Jacques Rojot est professeur de gestion à l’université Paris-II, directeur du CIES.
Les Centres d’initiation à l’enseignement supérieur (CIES) ont fêté en mai leur vingtième anniversaire. Malgré leur inscription dans la durée, ils restent peu connus. Pouvez-vous préciser leur rôle ?
Il en existe quatorze en France, chacun au service de plusieurs universités. Ils ont été institués par un décret du 30 octobre 1989 relatif au monitorat d’initiation à l’enseignement supérieur qui stipule dans son article 3 que « les moniteurs bénéficient de stages annuels de formation dispensés dans des centres d’initiation à l’enseignement supérieur ». S’ils restent peu connus, y compris sans doute au sein de la communauté universitaire, c’est qu’ils ne concernent que peu de monde, soit les allocataires moniteurs, c’est-à-dire parmi les thésards qui bénéficient d’une allocation de recherche, ceux qui sont chargés de cours et qui se destinent à l’enseignement à l’université. Depuis les derniers embauchés, en 2009, il faut d’ailleurs parler de doctorants contractuels. Même si les quatorze CIES bénéficient d’une grande souplesse d’organisation, ils ont en commun d’être tous des structures légères, sans personnalité morale, avec très peu de permanents. Ils ont vocation à être pluridisciplinaires mais certains se sont spécialisés : c’est le cas du CIES Sorbonne tourné vers les sciences sociales et les sciences humaines. Les intervenants sont très souvent d’anciens moniteurs devenus maîtres de conférences.
Comment la formation s’organise-t-elle aujourd’hui ?
En moyenne, un cycle de formation correspond à dix heures de formation par mois sur trois ans. Le contenu de la formation est orienté vers la pédagogie, pas vers la discipline.
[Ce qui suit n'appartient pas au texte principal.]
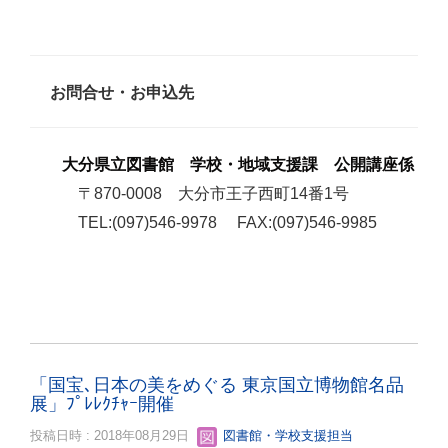
お問合せ・お申込先
大分県立図書館 学校・地域支援課 公開講座係
〒870-0008 大分市王子西町14番1号
TEL:(097)546-9978 FAX:(097)546-9985
「国宝､日本の美をめぐる 東京国立博物館名品
展」ﾌﾟﾚﾚｸﾁｬｰ開催
投稿日時 : 2018年08月29日
図書館・学校支援担当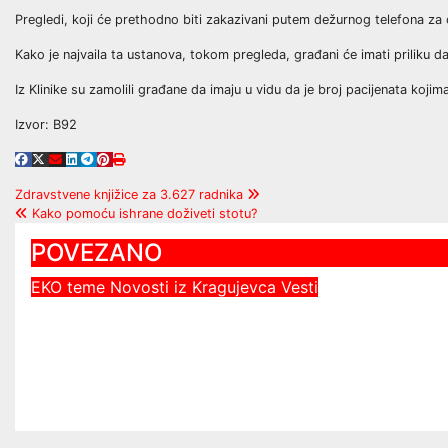
Pregledi, koji će prethodno biti zakazivani putem dežurnog telefona za 
Kako je najvaila ta ustanova, tokom pregleda, građani će imati priliku da
Iz Klinike su zamolili građane da imaju u vidu da je broj pacijenata koj
Izvor: B92
Post
Zdravstvene knjižice za 3.627 radnika
Kako pomoću ishrane doživeti stotu?
navigation
POVEZANO
EKO teme
Novosti iz Kragujevca
Vesti
Vatrogasci ugasili 14 požara u
okolini Kragujevca
Dejan Sretenovic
Il dépend aujourd’hui du cahier des charges, élaboré par le ministère de l’enseignement supérieur en 2004, qui fixe deux axes de formation. L’un, centré sur le développement des pratiques pédagogiques liées au métier d’enseignant-chercheur, comprend des séminaires pédagogiques et est tourné vers la connaissance du milieu universitaire, des réactions des étudiants. L’autre est dédié à la diffusion de la culture scientifique et technique par la réalisation de projets pluridisciplinaires. Les moniteurs apprécient beaucoup la dimension transdisciplinaire de ces projets : pour la première fois, et peut-être la dernière, de leur vie universitaire, un chimiste, un musicologue, un juriste se retrouvent côte à côte à travailler ensemble avec un objectif commun. D’une manière générale, sans pédagogisme excessif, nous préparons les moniteurs aux situations qu’ils rencontreront quand ils entreront dans la carrière.
La réforme de l’université et la loi relative aux libertés et responsabilités des universités constituent-elles vraiment une menace pour les CIES ?
Je ne pense pas qu’il faille se montrer inquiet pour leur avenir. Ils ont prouvé leur utilité. Dans les établissements où existent des écoles doctorales, ils en sont apparus très complémentaires, les écoles formant à la recherche, les CIES étant davantage tournés vers l’enseignement. L’autonomie des universités ne devrait pas jouer contre eux. Elles bénéficiaient déjà dans ce domaine de beaucoup d’indépendance. Si la formation est obligatoire, le recours à un CIES ne l’est pas : chaque université peut monter sa structure. Certaines l’ont déjà fait, Paris-VII-Denis-Diderot, par exemple. Leur financement était déjà dépendant du bon vouloir de leur université, ou du groupe d’établissements auquel ils étaient rattachés. Il s’agit de budgets modérés, en moyenne 300 euros par an et par moniteur. Au CIES Sorbonne, nous sommes plutôt autour de 210 euros : nous sommes à budget constants avec une augmentation notable du nombre de moniteurs concernés.
Le regroupement des universités dans les pôles de recherche et d’enseignement supérieur (PRES) modifie-t-il la donne ?
Avec leur caractère interuniversitaire qui favorise l’interdisciplinarité, les CIES ont vocation à devenir un service du PRES. Cela peut conduire à des recompositions géographiques. Avec ses quinze établissements, dont l’université de Reims, le périmètre du CIES Sorbonne excède celui d’un PRES. Dans cette nouvelle logique, l’université de Reims nous quitterait pour rejoindre un CIES plus proche de son territoire.